Die ganzen Möbel, die Bücher, Fotoalben, alles musste hier bleiben. Vermutlich würde ich davon nichts mehr wiedersehen, sollte ich jemals in die Sierra Simlone zurückkehren. Aber von den Gemälden im Arbeitszimmer konnte ich mich einfach nicht trennen. Sie zeigten meine Kinder, Dominik, meine Mitbewohner und mein kleines grünes Häuschen, in dem alles begonnen hatte. Unter dem Teppich im Wohnzimmer war eine Luke verborgen, die zu einem winzigen Lagerraum führte. Viel mehr als die Gemälde passte dort nicht hinein. Vielleicht würden sie ja dort unten sicher vor den Simnistriern verborgen bleiben.


Es fiel mir schwer mich mit dem Gedanken anzufreunden, alles zurücklassen zu müssen. Mein ganzes Hab und Gut, mein Haus, meine Farm. Aber noch viel schwere fiel es mir, alle meine Freunde, meine Familie zurückzulassen, ohne die Möglichkeit, mich richtig zu verabschieden. Orion hatte mir klar gemacht, dass ich niemandem etwas von unserer Flucht erzählen durfte. Ich würde mich daran halten, denn ich verstand, was für ein Risiko wir mit der Flucht eingingen. Aber ich musste mich einfach von einigen Leuten verabschieden, auch wenn diese nicht erfahren würden, dass es möglicherweise unser letztes Wiedersehen war. Meine Ex-Schwiegereltern gehörten zu diesem Kreis.Es passte wunderbar, dass Anan vorbeikam und mich und die Kinder herüberbat, gerade als ich die Portraits im Lagerraum verstaut hatte.


Da es nicht danach aussah, als ob wir bald wieder Strom hätten, mussten die Lebensmittel, die nicht schon vor Tagen verdorben waren, schnellstens aufgebraucht werden. Also wurde mit der gesamten Familie gegrillt. Es regnete dabei wie schon seit Tagen ohne Unterbrechung, dennoch saßen wir im Freien unter einem Baldachin. Glinda schaute immer wieder besorgt nach oben, denn das Wasser sammelte sich über unseren Köpfen und drückte den Baldachin gefährlich weit nach unten, aber wir blieben zum Glück trocken.

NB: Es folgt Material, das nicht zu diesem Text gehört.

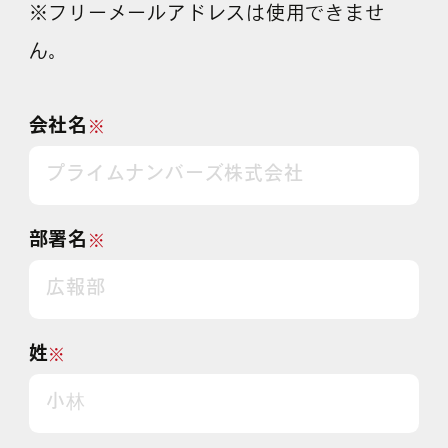
※フリーメールアドレスは使用できませ
ん。
会社名
※
部署名
※
姓
※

Trotz des Regens war es ein wundervoller Nachmittag. Selbst Glinda unterließ jeden noch so kleinen Seitenhieb. Vermutlich saß auch bei ihr der Schock ob der Zerstörung unserer Heimatstadt zu tief. Doch ich war mir sicher, dass sie bald wieder die alte Hexe sein würde, die mir mein Leben schwer machte, die ich aber trotzdem nicht mehr in meinem Leben missen wollte. Obwohl ich versuchte, mir nichts anmerken zu lassen, entging es Anan nicht, dass mir sehr viel durch den Kopf ging. "Was beschäftigt dich, Tochter?", fragte er mich, als wir einen Moment ungestört waren. Sein Blick war so fürsorglich, so voller Zuneigung, dass ich ihm fast alles erzählt hätte. Ich war mir sicher, dass Anan niemandem auch nur ein Wort verraten würde, aber ich riss mich zusammen und schwieg.


Er akzeptierte meine Ausflüchte, dass ich einfach nur aufgrund der Ereignisse der letzten Tage angespannt wäre. So abwegig war dies auch nicht, immer hin ist die halbe Stadt niedergebrannt und viele Freunde und Bekannte wurden verletzt oder sind gar gestorben. Aber irgendetwas in Anans Blick ließ mich vermuten, dass er mich durchschaut hatte. Mein Schwiegervater kannte mich einfach zu gut.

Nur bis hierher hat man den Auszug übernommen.